This and every fall, I feel a little anxious for what is to come, I suppose. The surprises are less shocking than on the east coast, but in Southern California, the clues to the change of season are revealed by what is on the tables at the farmer's market. The apples are early this year.

Regardless of our locations, (our recipe swap group has grown to a worldwide cadre of fantastic bloggers) fall is a time to slow down, look inward and prepare for winter. Some of us celebrate the new year with Rosh Hashanah, which brings with it a lot of work in preparation for a seasonal and spiritual renewal. The actions we ignored for a year come back to the surface and we are asked to not only process them, but take responsibility for them. For lakes, this time is known as the final chance to punk the person confidently cannonballing off the dock with a shock of cold water, or by wrapping some mud-slime thing around their swim trunks on the way back up. Actually, that's how reassessing my behaviors of the past year has felt this time around. For the rest of us, it is a time to cozy up, settle in, and eat well.

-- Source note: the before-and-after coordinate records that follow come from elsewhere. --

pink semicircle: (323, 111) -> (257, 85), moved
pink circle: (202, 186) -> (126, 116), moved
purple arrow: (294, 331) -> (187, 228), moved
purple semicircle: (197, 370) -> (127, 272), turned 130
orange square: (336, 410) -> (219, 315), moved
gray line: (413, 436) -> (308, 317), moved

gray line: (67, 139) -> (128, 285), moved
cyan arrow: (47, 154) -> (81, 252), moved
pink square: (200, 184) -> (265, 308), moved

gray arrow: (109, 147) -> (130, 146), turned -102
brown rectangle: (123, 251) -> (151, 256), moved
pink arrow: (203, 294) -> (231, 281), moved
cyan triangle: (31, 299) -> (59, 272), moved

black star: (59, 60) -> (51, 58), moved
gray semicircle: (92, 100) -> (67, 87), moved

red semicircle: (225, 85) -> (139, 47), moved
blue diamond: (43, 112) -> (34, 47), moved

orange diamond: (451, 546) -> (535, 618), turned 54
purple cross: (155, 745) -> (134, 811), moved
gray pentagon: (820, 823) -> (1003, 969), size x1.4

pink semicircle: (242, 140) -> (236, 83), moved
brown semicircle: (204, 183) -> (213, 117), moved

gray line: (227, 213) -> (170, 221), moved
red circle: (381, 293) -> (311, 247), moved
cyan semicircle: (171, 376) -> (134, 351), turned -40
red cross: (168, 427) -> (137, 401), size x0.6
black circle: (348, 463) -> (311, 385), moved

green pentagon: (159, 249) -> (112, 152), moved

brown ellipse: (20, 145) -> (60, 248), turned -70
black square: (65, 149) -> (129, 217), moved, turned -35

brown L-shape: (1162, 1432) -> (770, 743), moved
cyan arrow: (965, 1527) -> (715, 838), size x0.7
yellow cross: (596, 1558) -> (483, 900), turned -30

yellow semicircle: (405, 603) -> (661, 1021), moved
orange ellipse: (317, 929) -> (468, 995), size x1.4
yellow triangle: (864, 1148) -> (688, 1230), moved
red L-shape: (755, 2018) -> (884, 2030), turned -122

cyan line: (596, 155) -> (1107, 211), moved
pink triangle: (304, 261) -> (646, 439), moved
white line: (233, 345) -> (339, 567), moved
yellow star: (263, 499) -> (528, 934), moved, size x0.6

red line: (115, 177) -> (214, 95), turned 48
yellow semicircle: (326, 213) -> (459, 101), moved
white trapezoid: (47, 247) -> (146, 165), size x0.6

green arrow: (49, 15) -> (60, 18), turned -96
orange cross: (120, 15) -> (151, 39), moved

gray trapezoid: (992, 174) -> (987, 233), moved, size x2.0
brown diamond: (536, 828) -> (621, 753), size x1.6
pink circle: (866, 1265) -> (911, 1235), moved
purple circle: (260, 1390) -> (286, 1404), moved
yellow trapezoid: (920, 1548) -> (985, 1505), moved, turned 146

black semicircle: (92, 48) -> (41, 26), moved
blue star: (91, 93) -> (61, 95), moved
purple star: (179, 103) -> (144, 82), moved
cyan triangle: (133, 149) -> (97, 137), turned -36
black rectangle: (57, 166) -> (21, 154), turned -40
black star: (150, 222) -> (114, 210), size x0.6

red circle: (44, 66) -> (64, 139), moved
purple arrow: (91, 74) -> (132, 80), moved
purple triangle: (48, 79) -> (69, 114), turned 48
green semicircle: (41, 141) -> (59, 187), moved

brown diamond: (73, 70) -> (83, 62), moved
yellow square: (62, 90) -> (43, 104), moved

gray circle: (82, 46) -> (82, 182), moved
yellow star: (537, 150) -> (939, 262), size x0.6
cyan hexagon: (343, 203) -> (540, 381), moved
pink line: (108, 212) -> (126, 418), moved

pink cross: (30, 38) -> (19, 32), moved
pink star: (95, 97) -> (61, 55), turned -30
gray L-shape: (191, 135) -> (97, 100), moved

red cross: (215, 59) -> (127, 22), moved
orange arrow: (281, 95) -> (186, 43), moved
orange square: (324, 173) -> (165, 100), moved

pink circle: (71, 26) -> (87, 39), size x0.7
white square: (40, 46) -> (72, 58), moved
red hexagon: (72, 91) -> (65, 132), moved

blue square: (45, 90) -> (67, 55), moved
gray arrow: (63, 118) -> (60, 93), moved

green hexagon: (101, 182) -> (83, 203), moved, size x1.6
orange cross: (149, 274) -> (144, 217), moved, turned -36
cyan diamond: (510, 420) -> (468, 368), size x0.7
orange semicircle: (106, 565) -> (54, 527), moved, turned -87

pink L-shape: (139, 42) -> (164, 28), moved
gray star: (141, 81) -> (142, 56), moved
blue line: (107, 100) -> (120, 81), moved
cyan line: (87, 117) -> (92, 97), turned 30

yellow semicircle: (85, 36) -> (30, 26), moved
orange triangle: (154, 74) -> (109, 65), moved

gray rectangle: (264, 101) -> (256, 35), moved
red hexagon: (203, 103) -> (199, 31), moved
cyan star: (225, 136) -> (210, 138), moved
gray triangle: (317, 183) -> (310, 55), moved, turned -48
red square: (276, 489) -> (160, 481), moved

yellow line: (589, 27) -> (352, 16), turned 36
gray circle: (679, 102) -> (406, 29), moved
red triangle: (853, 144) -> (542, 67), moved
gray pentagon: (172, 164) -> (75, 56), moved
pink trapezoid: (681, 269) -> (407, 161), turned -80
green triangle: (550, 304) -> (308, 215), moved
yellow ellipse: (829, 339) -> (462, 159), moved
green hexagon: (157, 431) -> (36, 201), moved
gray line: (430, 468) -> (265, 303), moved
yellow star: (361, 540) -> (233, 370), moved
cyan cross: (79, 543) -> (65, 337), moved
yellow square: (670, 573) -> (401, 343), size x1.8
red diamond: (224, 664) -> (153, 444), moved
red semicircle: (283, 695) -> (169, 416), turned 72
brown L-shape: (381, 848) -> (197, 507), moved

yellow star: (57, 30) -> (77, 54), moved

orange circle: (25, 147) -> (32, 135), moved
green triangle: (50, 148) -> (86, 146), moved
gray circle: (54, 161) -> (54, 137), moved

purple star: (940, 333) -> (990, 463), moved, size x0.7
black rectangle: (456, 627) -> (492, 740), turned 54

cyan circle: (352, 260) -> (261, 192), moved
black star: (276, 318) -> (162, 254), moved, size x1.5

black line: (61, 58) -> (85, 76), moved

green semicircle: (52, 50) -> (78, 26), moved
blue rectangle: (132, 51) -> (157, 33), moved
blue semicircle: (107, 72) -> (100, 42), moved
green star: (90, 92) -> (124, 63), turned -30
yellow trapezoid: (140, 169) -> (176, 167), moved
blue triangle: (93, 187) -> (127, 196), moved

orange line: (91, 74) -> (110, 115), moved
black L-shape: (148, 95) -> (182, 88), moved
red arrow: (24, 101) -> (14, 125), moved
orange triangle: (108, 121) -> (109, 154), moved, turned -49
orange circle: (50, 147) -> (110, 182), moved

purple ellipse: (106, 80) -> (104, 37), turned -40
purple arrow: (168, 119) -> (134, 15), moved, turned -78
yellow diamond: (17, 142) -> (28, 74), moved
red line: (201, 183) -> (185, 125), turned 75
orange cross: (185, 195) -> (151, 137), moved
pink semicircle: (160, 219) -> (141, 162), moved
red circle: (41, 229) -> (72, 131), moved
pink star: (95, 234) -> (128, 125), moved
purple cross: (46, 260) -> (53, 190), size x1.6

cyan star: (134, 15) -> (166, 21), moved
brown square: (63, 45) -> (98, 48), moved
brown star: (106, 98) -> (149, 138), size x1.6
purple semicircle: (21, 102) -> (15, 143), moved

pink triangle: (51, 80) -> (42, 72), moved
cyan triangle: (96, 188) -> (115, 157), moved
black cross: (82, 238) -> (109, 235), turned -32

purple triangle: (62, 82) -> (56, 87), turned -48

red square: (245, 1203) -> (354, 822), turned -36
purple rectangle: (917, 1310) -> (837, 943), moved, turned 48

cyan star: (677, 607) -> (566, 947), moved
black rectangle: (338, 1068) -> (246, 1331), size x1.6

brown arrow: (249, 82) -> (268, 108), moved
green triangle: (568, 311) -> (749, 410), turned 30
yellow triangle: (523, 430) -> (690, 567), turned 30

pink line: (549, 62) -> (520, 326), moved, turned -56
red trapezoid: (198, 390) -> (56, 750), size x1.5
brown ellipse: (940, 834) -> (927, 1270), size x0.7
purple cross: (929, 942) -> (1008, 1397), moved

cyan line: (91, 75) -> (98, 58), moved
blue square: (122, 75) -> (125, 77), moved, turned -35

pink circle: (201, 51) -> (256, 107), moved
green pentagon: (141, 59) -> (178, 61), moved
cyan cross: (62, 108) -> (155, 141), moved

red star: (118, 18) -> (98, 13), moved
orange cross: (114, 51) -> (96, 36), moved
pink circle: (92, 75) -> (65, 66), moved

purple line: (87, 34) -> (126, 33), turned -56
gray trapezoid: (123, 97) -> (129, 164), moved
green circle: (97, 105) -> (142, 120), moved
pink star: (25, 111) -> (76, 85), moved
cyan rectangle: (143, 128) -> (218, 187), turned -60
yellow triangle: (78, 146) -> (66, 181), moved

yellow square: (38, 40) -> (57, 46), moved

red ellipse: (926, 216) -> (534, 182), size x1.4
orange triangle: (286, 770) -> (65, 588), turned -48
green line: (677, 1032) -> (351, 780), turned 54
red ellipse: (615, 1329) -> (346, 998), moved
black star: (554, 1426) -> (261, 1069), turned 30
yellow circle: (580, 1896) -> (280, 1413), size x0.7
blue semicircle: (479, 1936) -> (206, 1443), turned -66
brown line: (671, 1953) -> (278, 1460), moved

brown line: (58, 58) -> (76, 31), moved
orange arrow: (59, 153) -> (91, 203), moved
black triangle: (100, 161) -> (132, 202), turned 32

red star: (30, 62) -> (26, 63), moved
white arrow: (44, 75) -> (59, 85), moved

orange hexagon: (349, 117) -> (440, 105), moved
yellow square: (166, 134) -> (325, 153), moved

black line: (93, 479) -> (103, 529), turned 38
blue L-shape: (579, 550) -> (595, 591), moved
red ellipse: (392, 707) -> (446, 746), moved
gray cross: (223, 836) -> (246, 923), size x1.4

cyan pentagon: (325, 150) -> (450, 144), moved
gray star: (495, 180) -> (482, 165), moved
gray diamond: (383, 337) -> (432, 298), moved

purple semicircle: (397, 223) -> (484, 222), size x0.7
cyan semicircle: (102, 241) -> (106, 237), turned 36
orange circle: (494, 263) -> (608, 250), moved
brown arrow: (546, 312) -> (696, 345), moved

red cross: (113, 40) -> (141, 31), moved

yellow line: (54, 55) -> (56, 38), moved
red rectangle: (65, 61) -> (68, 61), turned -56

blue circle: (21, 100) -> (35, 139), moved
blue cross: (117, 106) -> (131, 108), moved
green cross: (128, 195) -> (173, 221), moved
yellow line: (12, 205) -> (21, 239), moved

From the original vintage "Hot Slaw" recipe came a shallot, cabbage and apple frittata; a mild, easy dish to ease our ways into cool fall mornings, perfect for a light brunch with family and friends. Happy Fall, and Happy New Year!

Fall Frittata

Serves: 6

Ingredients:
8 large farm eggs
2 Tbsp heavy cream
1 tsp agave nectar (or 1/2 tsp honey)
1/4 cup shredded cabbage
3 large cloves shallot, sliced
1/2 cup grated tart apple (I used Pippins, but Galas or Granny Smiths would work great)
3 Tbsp crumbled goat cheese
2 Tbsp chopped dill
1/2 tart apple, sliced very thinly and held in water with a dash of lemon juice
1/2 cup shredded cheddar cheese
salt and pepper to taste
olive oil for sauteing 

Method:
Preheat oven to 375F.
In a 9" heat-safe saute pan on medium heat, pour 2 tsp olive oil. Add shallots, cabbage and apple and saute until the cabbage turns bright green. In a separate bowl, add eggs, cream, agave nectar, a good pinch of salt and a few cracks of pepper and whisk thoroughly. Add contents to saute pan and top with goat cheese and dill. Place into oven for ten minutes. Remove from oven, tap the center to confirm the frittata is set (it should spring back), and turn the oven to broil. Place apple slices and cheddar cheese on top of the frittata and broil for two minutes or until bubbly and golden. Let cool for a couple minutes before slicing and serving with greens on the side and fresh bread and butter.



Thursday, August 18, 2011

Carb Reload Pasta With Garlic Cream Sauce

I am working out, again. This time, I joined an I'm-not-scared-of-the-showers gym and hired a trainer (yeah I said it) to put the fear of disappointment and pain in me. She was there the other day when I went for a piddly little 30 minutes of manual level 5 cardio. She followed me to my machine and set me up on a level 9 hill workout and then stood there and talked to me for ten minutes to make sure I was doing it. This was not a regular training session, this was just running into her.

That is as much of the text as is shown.